[Rpm-maint] Re: [lsb-discuss] [packaging] RFC: Berlin Packaging API
Sam Hart
criswellious at gmail.com
Thu Feb 28 15:15:36 UTC 2008
On Thu, Feb 28, 2008 at 9:42 AM, Robert Schweikert
<robert.schweikert at mathworks.com> wrote:
> Dan Kegel wrote:
> > <robert.schweikert at mathworks.com> wrote:
> >
> >> ISVs MUST have the option to let their customers
> >> install an application without root access.
> >>
> >> Being able to tell the underlying system what is being installed and
> >> where it is being installed is a convenience for the user and/or the
> >> system administrator.
> >>
> >
> > Apps that are installed without root access should not
> > be announced to the package manager.
> Why not?
>
> Lets say I am a user and want to install application X on my system and
> I do not have root access. I use the installer the app provides, the app
> installs and all is well. At some point later I want to install
> application Y, which happens to expect X to be present.
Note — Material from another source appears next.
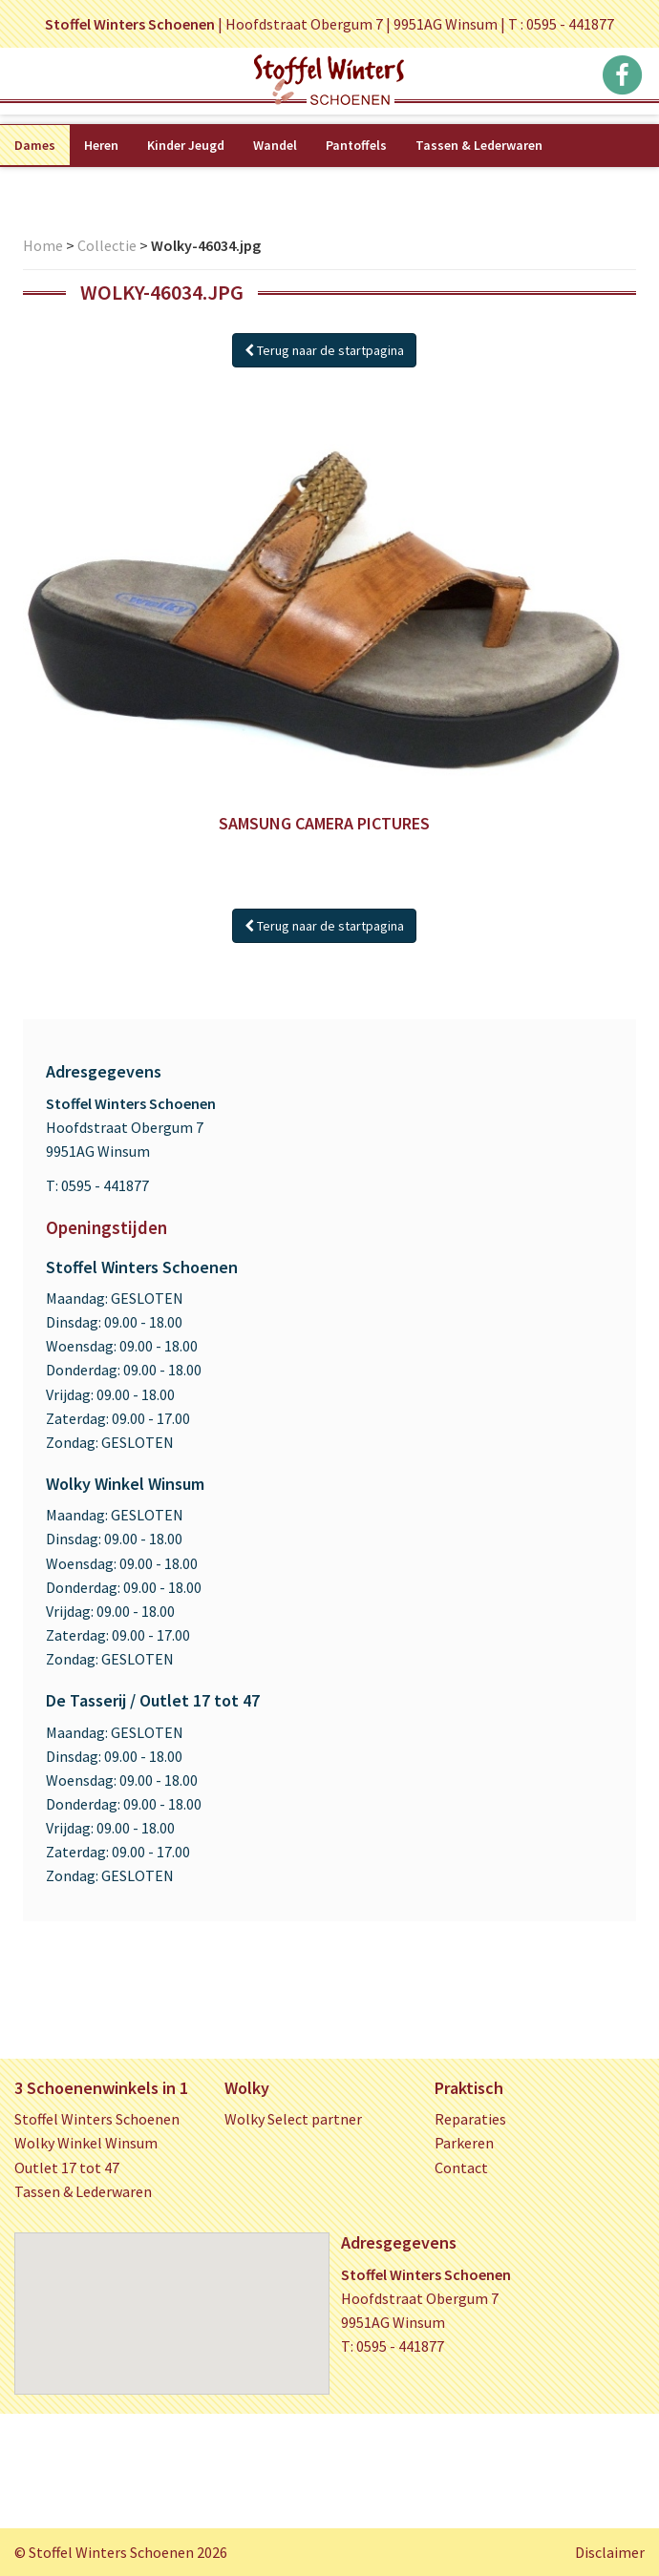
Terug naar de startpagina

As a user I
> don't want to do the leg work of telling Y that X is really there and
> where it is, I just expect the installer of Y to do the leg work for me
> and figure this out.
>
> As the provider of Y there is an obvious solution, ask the system if X
> is installed and where it is. Then I can do the legwork for my user and
> provide a reasonably pleasant install experience. Having the package
> manager as that interface appears to make sense to me.
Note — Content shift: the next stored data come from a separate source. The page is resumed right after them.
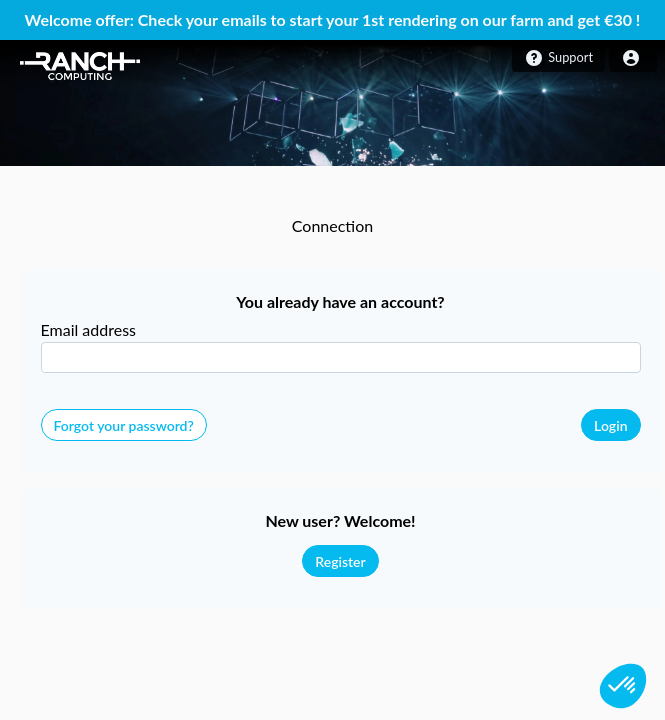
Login (610, 425)
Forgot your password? (124, 425)
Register (340, 561)
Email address (89, 329)
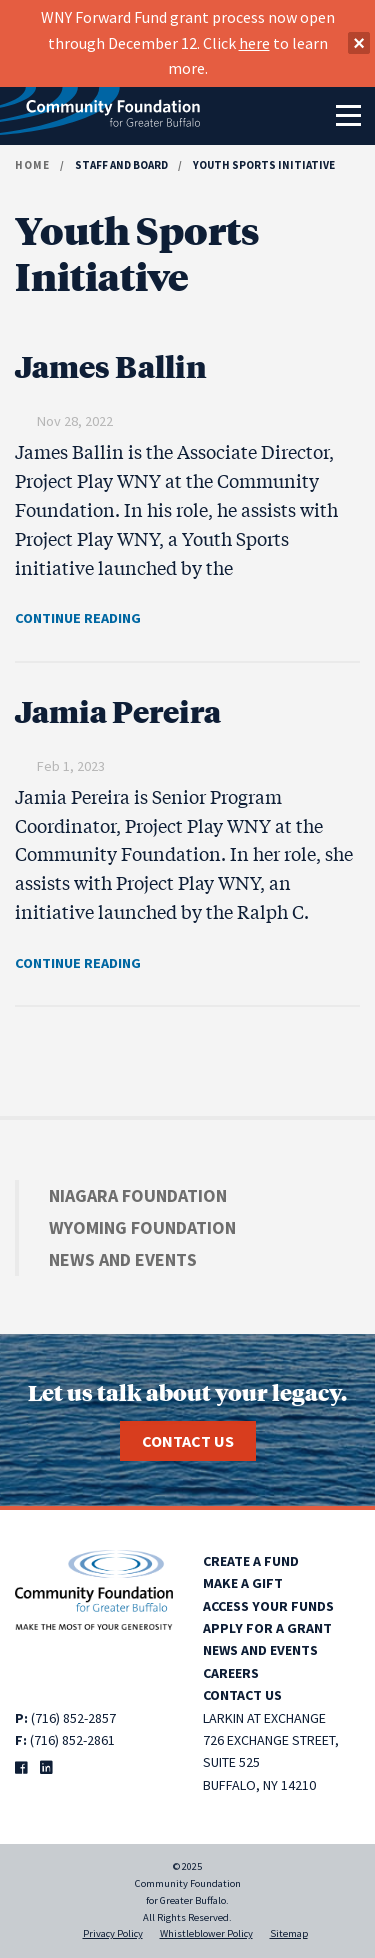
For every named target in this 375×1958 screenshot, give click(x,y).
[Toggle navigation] (348, 116)
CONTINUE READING (78, 618)
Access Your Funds (268, 1606)
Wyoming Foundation (142, 1227)
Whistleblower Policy (206, 1933)
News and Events (123, 1259)
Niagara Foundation (138, 1195)
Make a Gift (243, 1583)
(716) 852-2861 (72, 1740)
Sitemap (289, 1933)
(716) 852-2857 (73, 1718)
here (254, 43)
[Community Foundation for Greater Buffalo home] (100, 116)
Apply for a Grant (267, 1628)
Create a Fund (251, 1561)
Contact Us (188, 1441)
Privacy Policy (113, 1933)
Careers (231, 1673)
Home (32, 165)
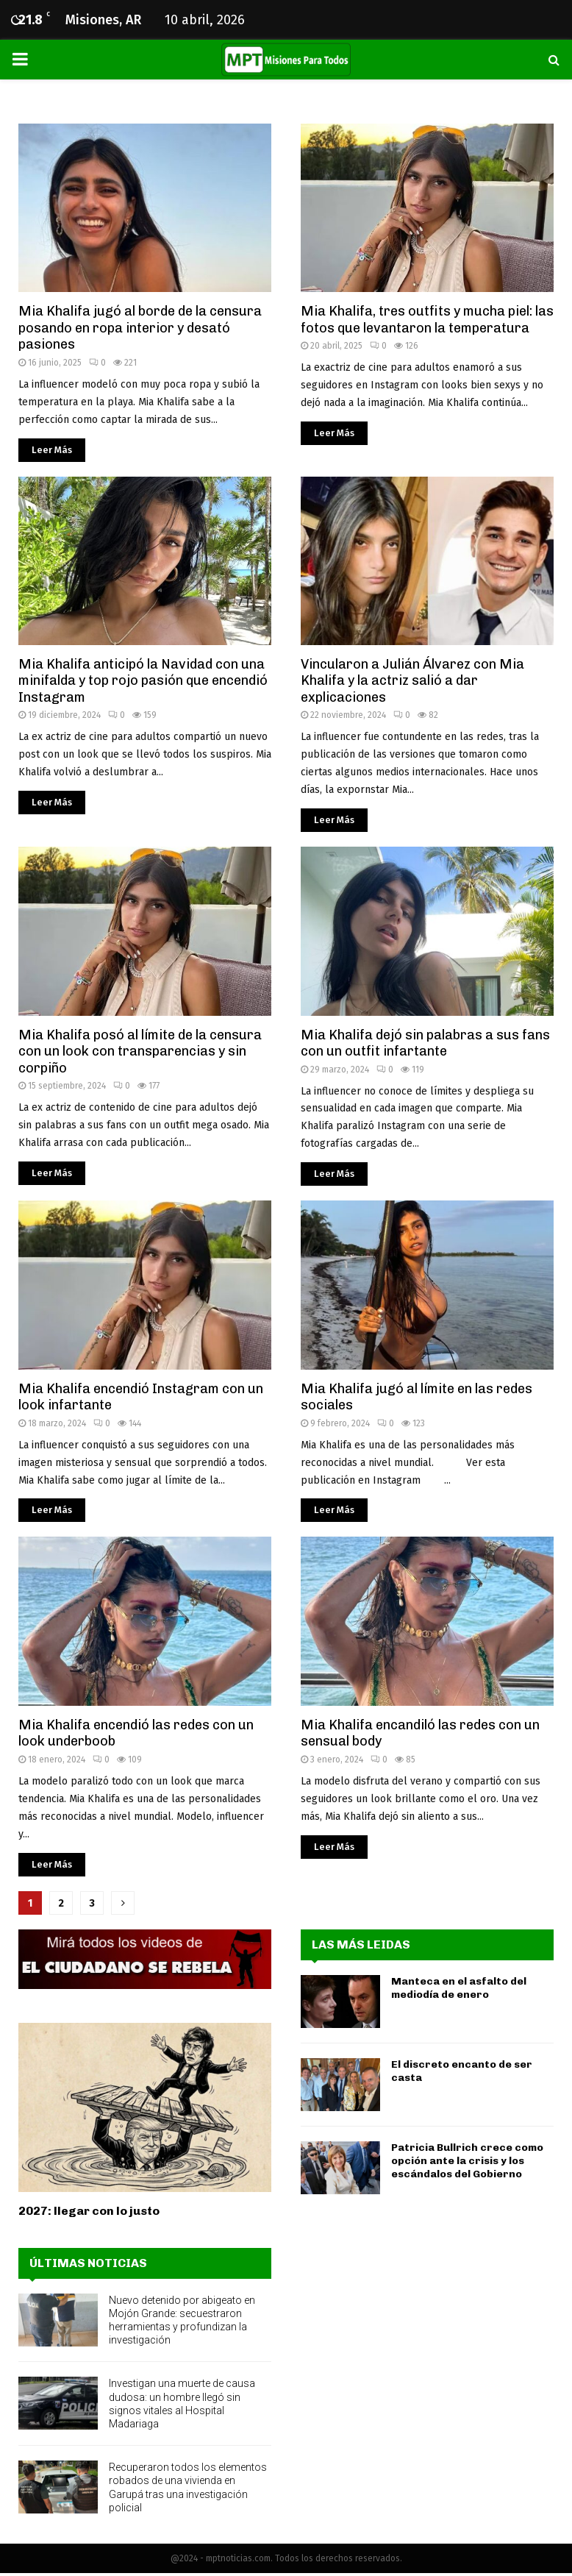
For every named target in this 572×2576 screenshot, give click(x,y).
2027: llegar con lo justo (89, 2211)
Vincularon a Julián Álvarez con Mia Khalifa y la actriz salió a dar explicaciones (412, 680)
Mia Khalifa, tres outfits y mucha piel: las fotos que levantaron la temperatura (427, 319)
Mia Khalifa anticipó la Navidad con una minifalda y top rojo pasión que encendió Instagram (143, 680)
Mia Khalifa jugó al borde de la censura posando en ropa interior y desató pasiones (140, 327)
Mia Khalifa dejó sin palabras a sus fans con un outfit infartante (425, 1043)
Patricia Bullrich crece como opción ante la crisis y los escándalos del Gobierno (467, 2160)
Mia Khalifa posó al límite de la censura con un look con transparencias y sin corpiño (140, 1051)
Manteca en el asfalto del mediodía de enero (458, 1988)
That would be very nice, but providing a non-privileged user a way to
insert data into a system-wide package management system could be a
potential security issue and it's something I doubt very seriously
that any distribution (or even any Unix) would allow such a thing.
Now, if there was a way to sandbox it, e.g., have something set aside
in the package management system that is *explicitly* set aside for
user-installed applications, that would work.
IIRC (and I may be completely wrong here, I haven't looked back to
check, it just sounds familiar) the original discussion on this
included some talk of this very thing in the Berlin API.